Comparison

Domestic-Only vs. Cross-Border Test Data: When the Long Tail Becomes the Bulk

Published May 9, 2026

Most wealth-tech platforms start with a domestic-only test corpus — US-resident, USD-denominated, single-country households — because that's the simplest case to build, the largest customer segment, and the easiest target for an MVP. The decision usually works fine until the first cross-border customer arrives, the first foreign-fund holding hits the tax engine, the first internationally-mobile employee files an FBAR question to support, or the first auditor asks 'how do you handle PFIC?' This comparison walks through what changes when cross-border becomes part of the test surface, the cases where the platform can defer the work, and the cases where deferring it ships a known correctness gap from day one.

The two options

Domestic-only test data

A test corpus of US-resident, USD-denominated households with US-source income, US-domiciled holdings, and US-only filing requirements.
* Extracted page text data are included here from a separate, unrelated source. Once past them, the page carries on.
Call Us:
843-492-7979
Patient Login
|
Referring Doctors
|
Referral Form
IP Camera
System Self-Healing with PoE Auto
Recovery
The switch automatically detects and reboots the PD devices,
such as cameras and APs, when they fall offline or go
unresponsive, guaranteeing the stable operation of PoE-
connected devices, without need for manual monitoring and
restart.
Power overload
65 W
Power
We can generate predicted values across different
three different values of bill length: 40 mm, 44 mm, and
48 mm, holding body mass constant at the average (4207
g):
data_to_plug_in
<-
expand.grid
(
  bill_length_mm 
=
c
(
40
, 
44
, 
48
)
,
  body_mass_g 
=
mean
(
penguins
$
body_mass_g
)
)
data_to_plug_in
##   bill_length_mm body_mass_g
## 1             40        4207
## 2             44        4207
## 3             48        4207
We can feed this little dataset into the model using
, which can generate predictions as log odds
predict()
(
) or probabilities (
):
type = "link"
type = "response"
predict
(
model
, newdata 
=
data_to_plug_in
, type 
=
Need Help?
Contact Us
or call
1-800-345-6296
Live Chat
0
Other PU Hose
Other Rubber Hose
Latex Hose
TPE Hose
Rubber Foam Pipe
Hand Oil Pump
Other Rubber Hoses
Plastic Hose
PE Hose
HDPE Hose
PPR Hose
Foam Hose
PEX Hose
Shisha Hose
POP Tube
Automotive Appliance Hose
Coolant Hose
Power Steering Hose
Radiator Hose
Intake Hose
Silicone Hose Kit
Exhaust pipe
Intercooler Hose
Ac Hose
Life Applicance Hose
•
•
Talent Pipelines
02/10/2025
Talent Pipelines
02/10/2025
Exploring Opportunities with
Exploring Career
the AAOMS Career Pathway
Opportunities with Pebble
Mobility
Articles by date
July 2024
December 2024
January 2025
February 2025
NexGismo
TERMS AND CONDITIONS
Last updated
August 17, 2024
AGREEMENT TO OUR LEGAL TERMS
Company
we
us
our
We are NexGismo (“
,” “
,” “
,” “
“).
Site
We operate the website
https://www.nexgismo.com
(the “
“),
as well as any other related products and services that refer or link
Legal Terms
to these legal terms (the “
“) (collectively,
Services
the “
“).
The MVP test surface for most US-focused wealth-tech platforms; covers the customer-segment majority but ships with a structural gap on cross-border edge cases.

Pros

Smallest test surface — fewer schemas to build, fewer edge cases to reason about, fastest path to coverage of the modal customer
Matches the customer-base majority — most US-focused wealth-tech platforms have 80-95% US-resident, USD-denominated customers
Tax computation is tractable — single-country sourcing, single currency, single set of forms; the tax engine is essentially the IRS code
Aligns with most domestic regulatory frameworks — Reg BI, fair-lending testing, SR 11-7 model validation are all US-domestic-focused
Mock-data tooling is mature — every generic synthetic-data tool produces US-domestic shapes adequately

Cons

Structural correctness gap on any cross-border holding — foreign-domiciled mutual funds, ADRs, foreign equities all get incorrect tax treatment
FBAR/FATCA/PFIC reporting unreachable — the test corpus has no households that would trigger these forms; the code paths are untested
Multi-currency code paths unexercised — even if the platform supports non-USD holdings in code, no test data validates the FX-translation logic
Internationally-mobile employees unsupported — equity-comp test data assumes single-country residency throughout
First non-US customer triggers a significant rework — the gaps surface as production bugs rather than test failures

When to choose

Choose domestic-only when: (1) the platform's customer segmentation is genuinely US-resident-only — and the platform has a documented mechanism to reject non-US customers at onboarding; (2) the MVP timeline is short and the cross-border work can be sequenced as a Phase 2 effort with explicit acknowledgment of the coverage gap; (3) the regulatory framework being targeted (Reg BI, SR 11-7) is US-domestic-only; or (4) the platform is deliberately scoping to the modal customer and is willing to ship with an explicit 'we don't support cross-border' product position.

Cross-border test data

A test corpus that includes households with multi-currency portfolios, foreign-domiciled holdings (including PFICs), internationally-mobile employees, FBAR/FATCA reporting triggers, and treaty-tier-withholding scenarios. The test surface required for any platform that doesn't deliberately exclude non-US customers.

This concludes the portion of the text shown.